Problem requirements: Write out each entry below exactly. Do not include the images.
* * *
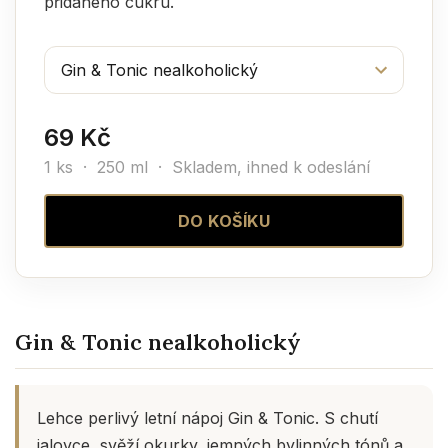
přidaného cukru.
69 Kč
1 ks · 250 ml ·
Skladem, ihned k odeslání
DO KOŠÍKU
Gin & Tonic nealkoholický
Lehce perlivý letní nápoj Gin & Tonic. S chutí
jalovce, svěží okurky, jemných bylinných tónů a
* * *
Answer for this exercise:
přidaného cukru.
69 Kč
1 ks · 250 ml ·
Skladem, ihned k odeslání
DO KOŠÍKU
Gin & Tonic nealkoholický
Lehce perlivý letní nápoj Gin & Tonic. S chutí
jalovce, svěží okurky, jemných bylinných tónů a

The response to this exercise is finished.